What unfolded over the next decade or so is excruciating to witness. As Picasso’s star rose, Maar’s all too near extinguished. Although Tate pitches their relationship as a period of collaborative creative exchange – she documented the progression of Picasso’s monumental 1937 Guernica, his response to the aerial bombing of the Basque town of the same name, and he experimented with new photographic and printmaking techniques inspired by Maar’s practice – it seems little believable.

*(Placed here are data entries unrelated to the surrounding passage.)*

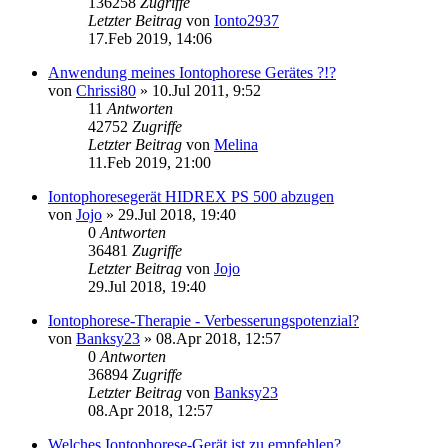
136258
Zugriffe
Letzter Beitrag
von
Ionto2937
17.Feb 2019, 14:06
Anwendung meines Iontophorese Gerätes ?!?
von
Chrissi80
»
10.Jul 2011, 9:52
11
Antworten
42752
Zugriffe
Letzter Beitrag
von
Melina
11.Feb 2019, 21:00
Iontophoresegerät HIDREX PS 500 abzugen
von
Jojo
»
29.Jul 2018, 19:40
0
Antworten
36481
Zugriffe
Letzter Beitrag
von
Jojo
29.Jul 2018, 19:40
Iontophorese-Therapie - Verbesserungspotenzial?
von
Banksy23
»
08.Apr 2018, 12:57
0
Antworten
36894
Zugriffe
Letzter Beitrag
von
Banksy23
08.Apr 2018, 12:57
Welches Iontophorese-Gerät ist zu empfehlen?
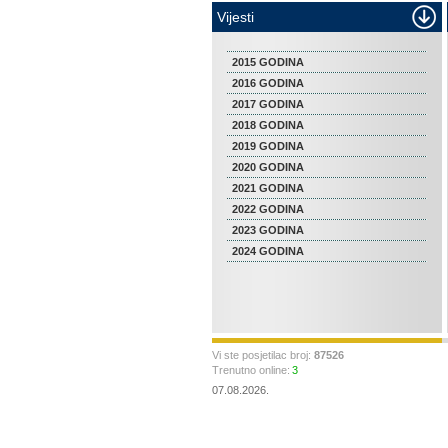
Vijesti
2015 GODINA
2016 GODINA
2017 GODINA
2018 GODINA
2019 GODINA
2020 GODINA
2021 GODINA
2022 GODINA
2023 GODINA
2024 GODINA
Vi ste posjetilac broj:
87526
Trenutno online:
3
07.08.2026.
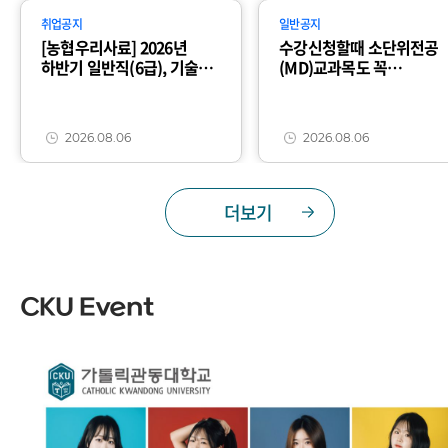
취업공지
일반공지
[농협우리사료] 2026년
수강신청할때 소단위전공
하반기 일반직(6급), 기술직
(MD)교과목도 꼭
공개채용(~8/18)
신청하세요!
2026.08.06
2026.08.06
더보기
CKU Event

Maar abandoned photography for painting, apparently on Picasso’s account, and slid into a deep depression. The lacklustre portraits, with flattened features and bold outlines, illustrate the extent of Picasso’s overbearing influence. What strikes a chord here, though, is a double portrait (thankfully stylistically Picasso-free) called The Conversation from 1937, a nod to the toxic love triangle in which she then found herself entangled. Exhibited for the first time in the UK, it depicts Picasso’s two anguished lovers side by side: we see Dora from the back and Marie Thérèse Walter, Picasso’s lover whom he’d met nearly a decade earlier, from the front.
While Maar plunged into turmoil, Picasso thrived, casting his suffering muse in the role of his ‘Weeping Woman’ more than 30 times. Fractured and distorted, Tate’s version from 1937 paints a brutal portrait of female fragility.
After the breakdown of their relationship, Maar divided her time between Paris and Ménerbes, in the south of France. There she made gestural landscapes, and later abstract compositions of the natural elements in ink, oil and watercolour. Isolated and traumatised, she retreated from public life, turning to Catholicism for comfort. There’s little mention of this here though, an uncomfortable and peculiar omission.
It was not until the 1980s that Maar actively returned to photography. She made photograms by laying household objects or personal items, including her rosary beads, onto photo-sensitive paper; and abstractions by scratching into her negatives. On display in the final room of the exhibition, these camera-less experimentations are far quieter than her provocative early stills, yet nonetheless intriguing.
While life in Picasso’s shadow has been cruel to Dora Maar, who died in 1997 aged 89, this exhibition shows her talent, particularly in the 1930s, to far surpass her desolate story. Finally, her star rises again. Let this be a bold new beginning for the dazzling Dora Maar.